Executive Order Deferring Payroll Tax Cut Just Adds To The Mess
President Donald Trump, citing inaction by Congress, decided to use his favorite tool as president, the executive order, to provide his own idea of economic relief due to the COVID-19 pandemic, but just minutes after Trump signed the executive orders many experts indicated these measure would do little to provide economic relieve and many questioned whether he even has authority to enforce these executive orders.
One of the executive orders was to defer the payroll tax. The order calls for payroll taxes, this includes Social Security and Medicare taxes, to be deferred from September of 2020 until the end of the year. This order does not eliminate these taxes it just means that employers will have to pay them beginning in January 2021 combined with ongoing Social Security and Medicare taxes. Trump’s executive order just delays these taxes they are not eliminated. If employers decide to delay these taxes taxpayers will just have a lot more money withheld from their paychecks beginning in January.

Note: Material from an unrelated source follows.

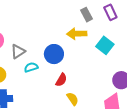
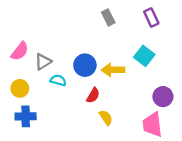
gray rectangle: (86, 15) -> (108, 17), moved
yellow arrow: (77, 34) -> (113, 70), moved
cyan semicircle: (31, 67) -> (58, 80), turned 32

The Washington Post recently released an article questioning whether the payroll tax cut executive order will really end up doing anything because employers will be hesitant to delay in collecting these taxes just to have their employees pay it all back in 2021 providing really no relief at all the workers.
“I think what most employers are going to do is not pass this on to their employees,” Josh Bivens was quoted in The Washington Post article. Bivens is the director of research at the Economic Policy Institute. “They are not going to give money to the worker because government is at some point going to come back for it.”
The other major problem with this executive order is that it holds back funding for Social Security and Medicare, two programs that can’t afford any more decreased funding.